**WORK ITEM:** Within the data below, how many lines contain "moments"? Reply with the number only.

Data records:
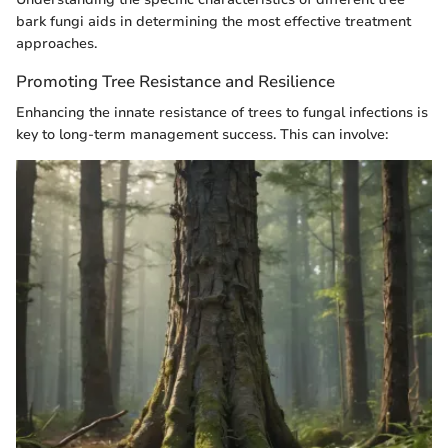
bark fungi aids in determining the most effective treatment
approaches.
Promoting Tree Resistance and Resilience
Enhancing the innate resistance of trees to fungal infections is
key to long-term management success. This can involve:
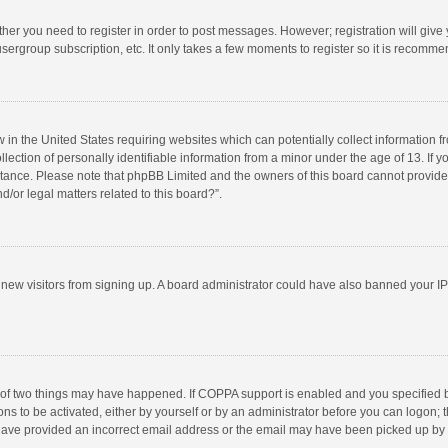
ether you need to register in order to post messages. However; registration will give
sergroup subscription, etc. It only takes a few moments to register so it is recomm
w in the United States requiring websites which can potentially collect information 
tion of personally identifiable information from a minor under the age of 13. If you 
istance. Please note that phpBB Limited and the owners of this board cannot provide 
/or legal matters related to this board?”.
nt new visitors from signing up. A board administrator could have also banned your I
 of two things may have happened. If COPPA support is enabled and you specified bei
ns to be activated, either by yourself or by an administrator before you can logon; t
y have provided an incorrect email address or the email may have been picked up by a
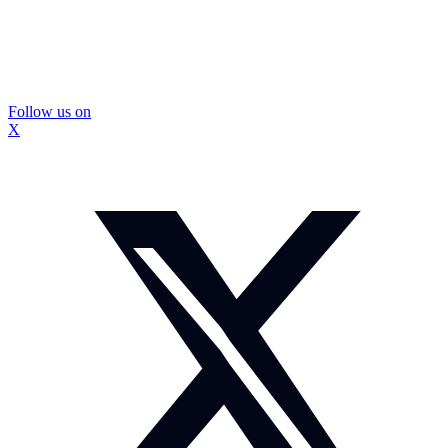
Follow us on
X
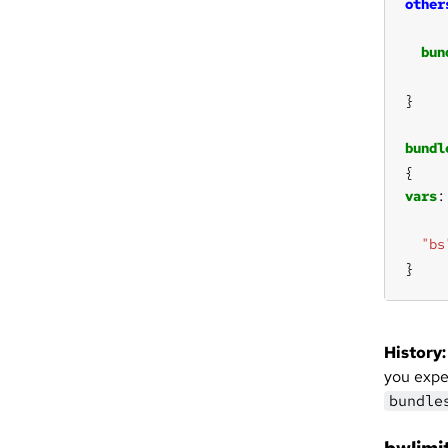
other
bun
bundl
vars
"bs
}
History:
you expec
bundle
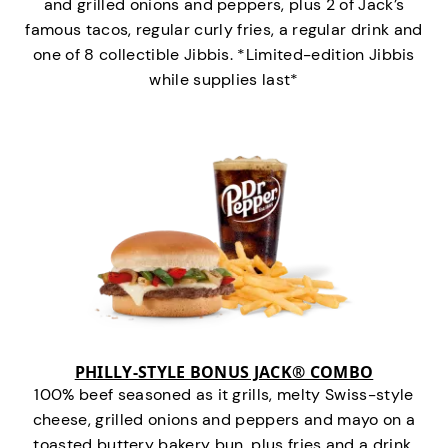
and grilled onions and peppers, plus 2 of Jack’s
famous tacos, regular curly fries, a regular drink and
one of 8 collectible Jibbis. *Limited-edition Jibbis
while supplies last*
PHILLY-STYLE BONUS JACK® COMBO
100% beef seasoned as it grills, melty Swiss-style
cheese, grilled onions and peppers and mayo on a
toasted buttery bakery bun, plus fries and a drink.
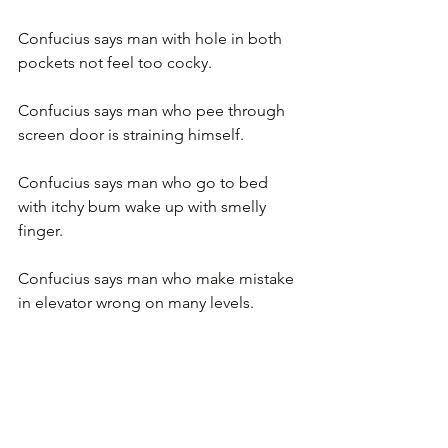
Confucius says man with hole in both 
pockets not feel too cocky.
Confucius says man who pee through 
screen door is straining himself.
Confucius says man who go to bed 
with itchy bum wake up with smelly 
finger.
Confucius says man who make mistake 
in elevator wrong on many levels.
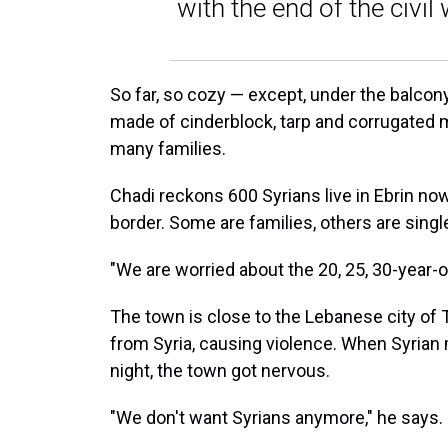
with the end of the civil 
So far, so cozy — except, under the balcony
made of cinderblock, tarp and corrugated 
many families.
Chadi reckons 600 Syrians live in Ebrin no
border. Some are families, others are sing
"We are worried about the 20, 25, 30-year-o
The town is close to the Lebanese city of T
from Syria, causing violence. When Syrian
night, the town got nervous.
"We don't want Syrians anymore," he says.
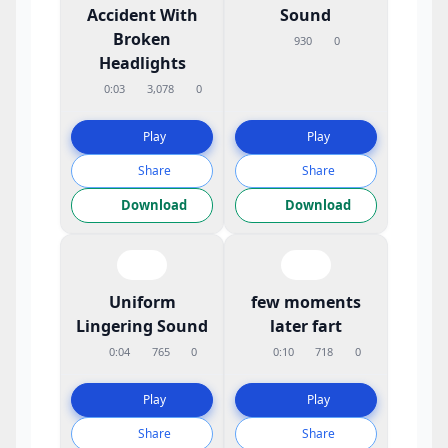
Accident With
Sound
Broken
930
0
Headlights
0:03
3,078
0
Play
Play
Share
Share
Download
Download
Uniform
few moments
Lingering Sound
later fart
0:04
765
0
0:10
718
0
Play
Play
Share
Share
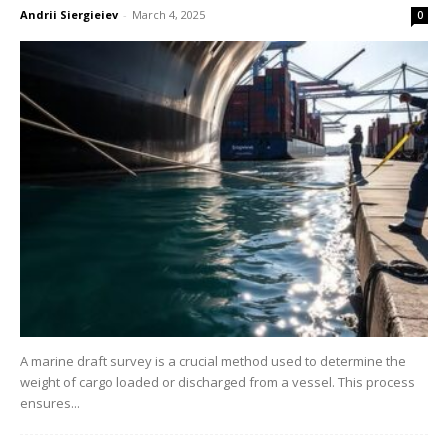
Andrii Siergieiev
-
March 4, 2025
0
A marine draft survey is a crucial method used to determine the
weight of cargo loaded or discharged from a vessel. This process
ensures...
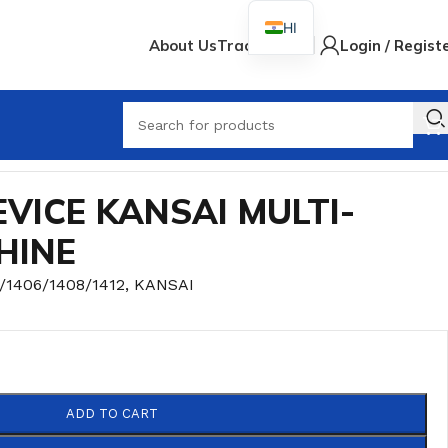
HI
About Us
Track Order
Login / Regist
When
VICE KANSAI MULTI-
HINE
/1406/1408/1412
,
KANSAI
ADD TO CART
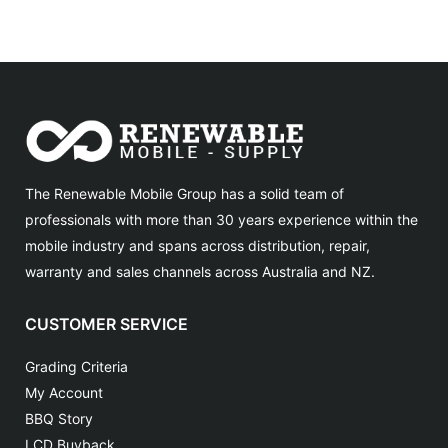
The Renewable Mobile Group has a solid team of
professionals with more than 30 years experience within the
mobile industry and spans across distribution, repair,
warranty and sales channels across Australia and NZ.
CUSTOMER SERVICE
Grading Criteria
My Account
BBQ Story
LCD Buyback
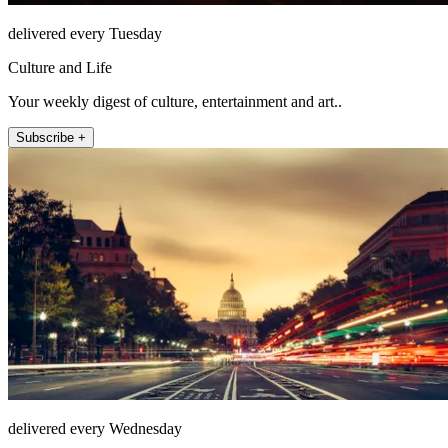
delivered every Tuesday
Culture and Life
Your weekly digest of culture, entertainment and art..
Subscribe +
delivered every Wednesday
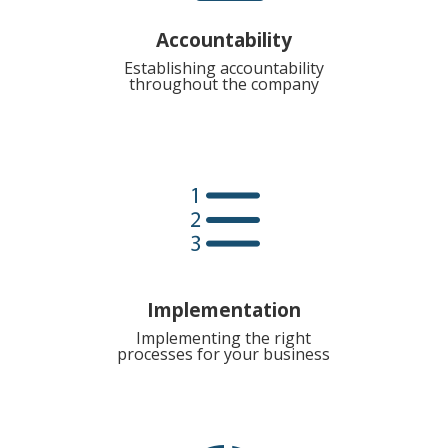
Accountability
Establishing accountability
throughout the company
e
Implementation
Implementing the right
processes for your business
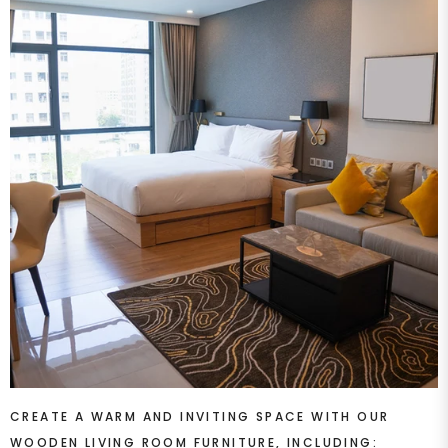
CREATE A WARM AND INVITING SPACE WITH OUR
WOODEN LIVING ROOM FURNITURE, INCLUDING:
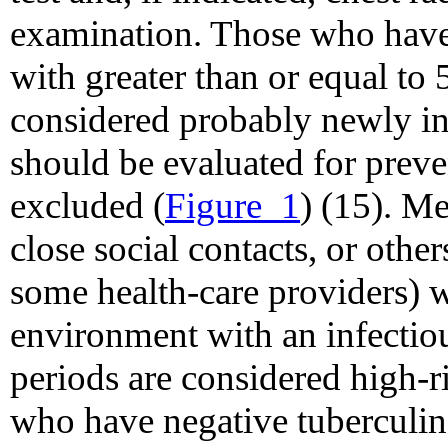
examination. Those who have 
with greater than or equal to
considered probably newly in
should be evaluated for preven
excluded (
Figure_1
) (15). M
close social contacts, or othe
some health-care providers) 
environment with an infectiou
periods are considered high-r
who have negative tuberculin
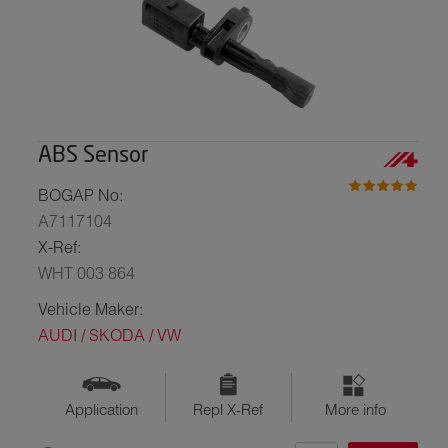
ABS Sensor
BOGAP No:
A7117104
X-Ref:
WHT 003 864
Vehicle Maker:
AUDI / SKODA / VW
Application
Repl X-Ref
More info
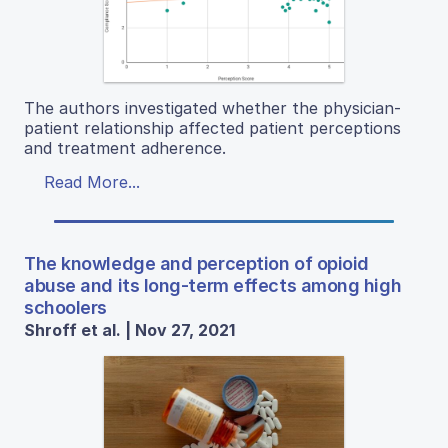
The authors investigated whether the physician-
patient relationship affected patient perceptions
and treatment adherence.
Read More...
The knowledge and perception of opioid
abuse and its long-term effects among high
schoolers
Shroff et al. | Nov 27, 2021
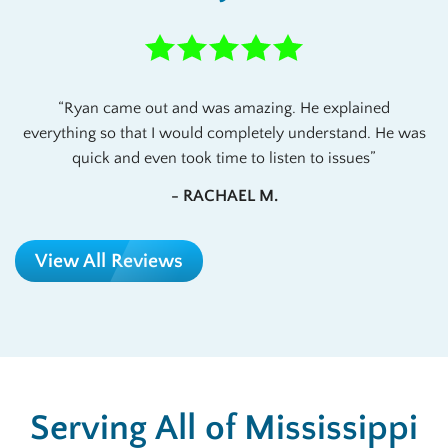
Ryan came out and was amazing. He explained
everything so that I would completely understand. He was
quick and even took time to listen to issues
- RACHAEL M.
View All Reviews
Serving All of Mississippi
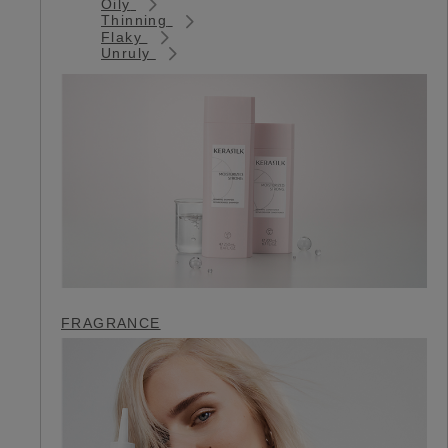
Oily
Thinning
Flaky
Unruly
FRAGRANCE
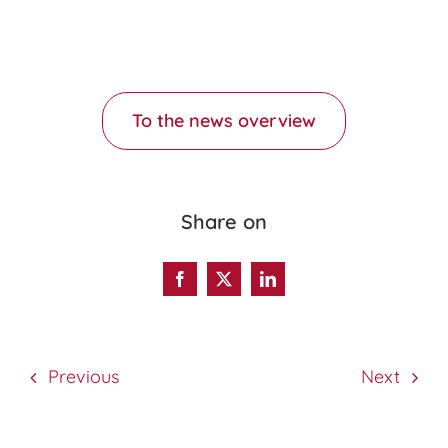
To the news overview
Share on
Previous
Next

**RESPONSE AREA:** 2